BANJUL (Reuters) - West African leaders on Friday extended a deadline for Gambia's longtime leader Yahya Jammeh to leave office or face action by a regional military force to install President Adama Barrow, the winner of an election in December.
Mauritanian President Mohamed Ould Abdel Aziz and Guinean President Alpha Conde flew to the capital Banjul on Friday to try to persuade Jammeh to cede power peacefully.
Troops spearheaded by Senegal and Nigeria had crossed into Gambia on Thursday at the request of Barrow, who was sworn in on Thursday at Gambia's embassy in Dakar as Jammeh refused to step down. But no further military action would take place until negotiations are complete, sources in the regional organisation ECOWAS said.
Jammeh wants an extension of the midday deadline until 4 p.m. (1600 GMT), according to Gambian government sources. It was not clear what he planned to do, though diplomats said his departure looked increasingly possible.

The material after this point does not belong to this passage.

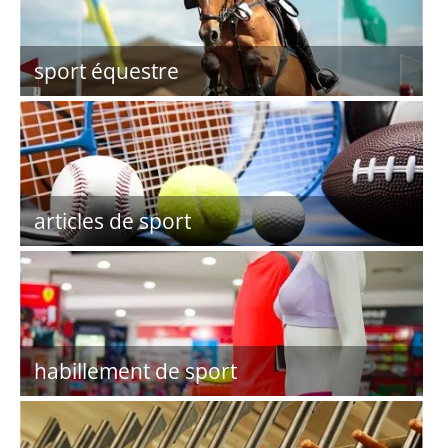
sport équestre
articles de sport
habillement de sport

"It's out of the question that he stays in place," said Marcel de Souza, head of an ECOWAS commission.
Jammeh, in power since a 1994 coup, initially conceded defeat to Barrow following a Dec. 1 election before back-tracking, saying the vote was flawed and demanding a new ballot.
Diplomats said regional leaders had been close to a deal before but talks broke down over where Jammeh goes. While Barrow's aides say Jammeh can remain in the country on his Kanilai estate, Senegal insists he leave Gambia, diplomats said.
His estate is heavily fortified, witnesses say, and just 1 km from Senegal's border.
"There is a real possibility this could work. I don't think he is going the (Saddam) Hussein route," said a regional diplomat, referring to the Iraqi leader who was arrested in 2003 following an invasion, tried and hanged.
One of Africa's smallest countries, Gambia is of little strategic significance. But if a peaceful transition of power fails, it would be a setback for the advance of democracy in Africa, a continent where autocrats have often held sway since the end of Western colonial rule.
Jammeh, who once vowed to rule Gambia "for a billion years", earned a reputation for torturing and killing perceived opponents. He pulled Gambia out of the Commonwealth in 2013 and declared the country an Islamic state in 2015.
REFUGEES FLEE TO SENEGAL
Gambia's only land border is with Senegal and the regional coalition, which ECOWAS says involves 7,000 troops, which is backed by tanks and warplanes, entered from the southeast, southwest and north.
U.N. officials including Mohammed Ibn Chambas, U.N. Special Representative for West Africa and the Sahel, were already in Banjul.
Streets in the capital were mostly deserted on Friday and shops, restaurants and petrol stations were shut.
The U.N. refugee agency UNHCR said about 45,000 people, mainly children, have fled to Senegal since Jan. 1. It cited figures from the Senegalese government.
Residents near the border said army defectors were among them and one resident said he saw four Gambian military vehicles crossing into Senegal overnight.
Thousands of tourists have also left the country. Gambia, with its Atlantic beaches, is a popular holiday destination for Europeans and tourism is a mainstay of an economy otherwise reliant on peanut production and remittances from overseas.
Barrow has been recognised as Gambia's new president by world powers and Jammeh is increasingly isolated at home as ministers abandoned his camp.
Hundreds of people celebrated Barrow's swearing in and the ECOWAS advance into Gambia.
Jammeh on Thursday dissolved the government - half of whose members have resigned - and pledged to name a new one.
Support for him remained strong in some quarters, reflecting his years of power in the country of 1.8 million people.
"Why should the other countries interfere. Why should they force him to leave?" said Momodou Badji, 78, in Banjul's Kanifing neighbourhood.
On Thursday night, army chief General Ousman Badjie, who had stood by Jammeh, was seen smiling on the streets, wading through a mass of jubilant Banjul residents shouting and dancing.